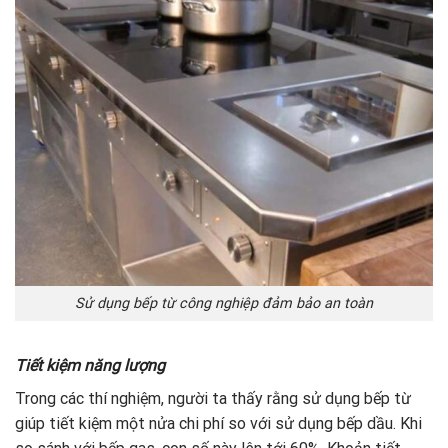
Sử dụng bếp từ công nghiệp đảm bảo an toàn
Tiết kiệm năng lượng
Trong các thí nghiệm, người ta thấy rằng sử dụng bếp từ
giúp tiết kiệm một nửa chi phí so với sử dụng bếp dầu. Khi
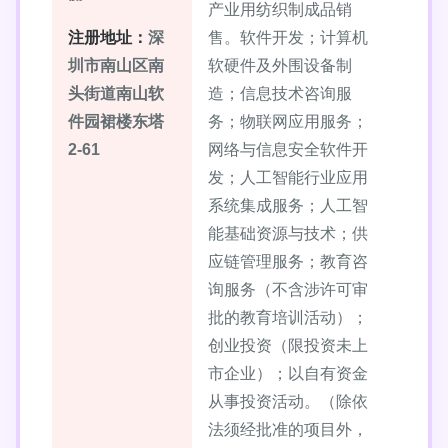
产业用纺织制成品销
注册地址：
深
售。软件开发；计算机
圳市南山区南
软硬件及外围设备制
头街道南山软
造；信息技术咨询服
件园裙楼东塔
务；物联网应用服务；
2-61
网络与信息安全软件开
发；人工智能行业应用
系统集成服务；人工智
能基础资源与技术；供
应链管理服务；教育咨
询服务（不含涉许可审
批的教育培训活动）；
创业投资（限投资未上
市企业）；以自有资金
从事投资活动。（除依
法须经批准的项目外，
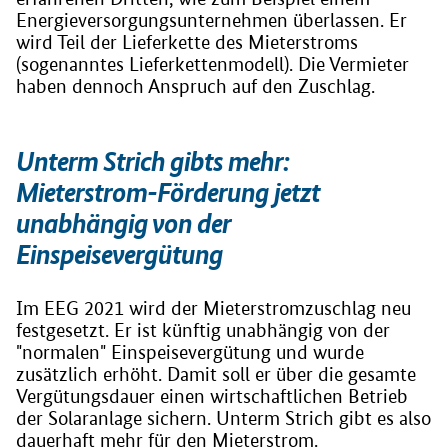
Energieversorgungsunternehmen überlassen. Er
wird Teil der Lieferkette des Mieterstroms
(sogenanntes Lieferkettenmodell). Die Vermieter
haben dennoch Anspruch auf den Zuschlag.
Unterm Strich gibts mehr:
Mieterstrom-Förderung jetzt
unabhängig von der
Einspeisevergütung
Im EEG 2021 wird der Mieterstromzuschlag neu
festgesetzt. Er ist künftig unabhängig von der
"normalen" Einspeisevergütung und wurde
zusätzlich erhöht. Damit soll er über die gesamte
Vergütungsdauer einen wirtschaftlichen Betrieb
der Solaranlage sichern. Unterm Strich gibt es also
dauerhaft mehr für den Mieterstrom.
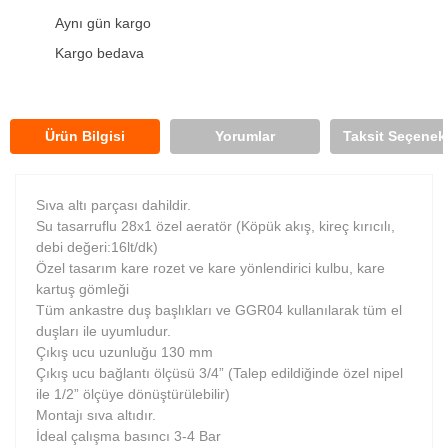
Aynı gün kargo
Kargo bedava
Ürün Bilgisi
Yorumlar
Taksit Seçenekl
Sıva altı parçası dahildir.
Su tasarruflu 28x1 özel aeratör (Köpük akış, kireç kırıcılı,
debi değeri:16lt/dk)
Özel tasarım kare rozet ve kare yönlendirici kulbu, kare
kartuş gömleği
Tüm ankastre duş başlıkları ve GGR04 kullanılarak tüm el
duşları ile uyumludur.
Çıkış ucu uzunluğu 130 mm
Çıkış ucu bağlantı ölçüsü 3/4” (Talep edildiğinde özel nipel
ile 1/2” ölçüye dönüştürülebilir)
Montajı sıva altıdır.
İdeal çalışma basıncı 3-4 Bar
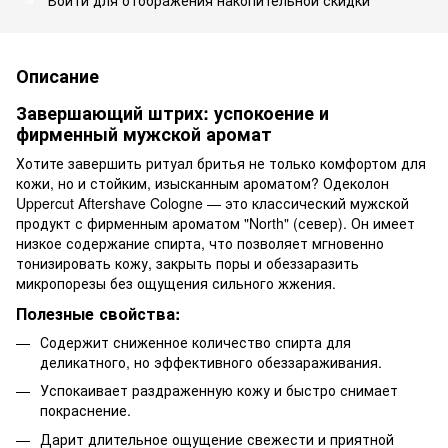
Описание
Завершающий штрих: успокоение и
фирменный мужской аромат
Хотите завершить ритуал бритья не только комфортом для
кожи, но и стойким, изысканным ароматом? Одеколон
Uppercut Aftershave Cologne — это классический мужской
продукт с фирменным ароматом "North" (север). Он имеет
низкое содержание спирта, что позволяет мгновенно
тонизировать кожу, закрыть поры и обеззаразить
микропорезы без ощущения сильного жжения.
Полезные свойства:
Содержит сниженное количество спирта для
деликатного, но эффективного обеззараживания.
Успокаивает раздраженную кожу и быстро снимает
покраснение.
Дарит длительное ощущение свежести и приятной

_____

Omit pictures and output the listing exactly.

◆ **EXERCISE OUTPUT**:
Sử dụng bếp từ công nghiệp đảm bảo an toàn
Tiết kiệm năng lượng
Trong các thí nghiệm, người ta thấy rằng sử dụng bếp từ
giúp tiết kiệm một nửa chi phí so với sử dụng bếp dầu. Khi
产业用纺织制成品销
注册地址：
深
售。软件开发；计算机
圳市南山区南
软硬件及外围设备制
头街道南山软
造；信息技术咨询服
件园裙楼东塔
务；物联网应用服务；
2-61
网络与信息安全软件开
发；人工智能行业应用
系统集成服务；人工智
能基础资源与技术；供
应链管理服务；教育咨
询服务（不含涉许可审
批的教育培训活动）；
创业投资（限投资未上
市企业）；以自有资金
从事投资活动。（除依
法须经批准的项目外，
Energieversorgungsunternehmen überlassen. Er
wird Teil der Lieferkette des Mieterstroms
(sogenanntes Lieferkettenmodell). Die Vermieter
haben dennoch Anspruch auf den Zuschlag.
Unterm Strich gibts mehr:
Mieterstrom-Förderung jetzt
unabhängig von der
Einspeisevergütung
Im EEG 2021 wird der Mieterstromzuschlag neu
festgesetzt. Er ist künftig unabhängig von der
"normalen" Einspeisevergütung und wurde
zusätzlich erhöht. Damit soll er über die gesamte
Vergütungsdauer einen wirtschaftlichen Betrieb
der Solaranlage sichern. Unterm Strich gibt es also
dauerhaft mehr für den Mieterstrom.
Aynı gün kargo
Kargo bedava
Ürün Bilgisi
Yorumlar
Taksit Seçenekl
Sıva altı parçası dahildir.
Su tasarruflu 28x1 özel aeratör (Köpük akış, kireç kırıcılı,
debi değeri:16lt/dk)
Özel tasarım kare rozet ve kare yönlendirici kulbu, kare
kartuş gömleği
Tüm ankastre duş başlıkları ve GGR04 kullanılarak tüm el
duşları ile uyumludur.
Çıkış ucu uzunluğu 130 mm
Çıkış ucu bağlantı ölçüsü 3/4” (Talep edildiğinde özel nipel
ile 1/2” ölçüye dönüştürülebilir)
Montajı sıva altıdır.
İdeal çalışma basıncı 3-4 Bar
Описание
Завершающий штрих: успокоение и
фирменный мужской аромат
Хотите завершить ритуал бритья не только комфортом для
кожи, но и стойким, изысканным ароматом? Одеколон
Uppercut Aftershave Cologne — это классический мужской
продукт с фирменным ароматом "North" (север). Он имеет
низкое содержание спирта, что позволяет мгновенно
тонизировать кожу, закрыть поры и обеззаразить
микропорезы без ощущения сильного жжения.
Полезные свойства:
Содержит сниженное количество спирта для
деликатного, но эффективного обеззараживания.
Успокаивает раздраженную кожу и быстро снимает
покраснение.
Дарит длительное ощущение свежести и приятной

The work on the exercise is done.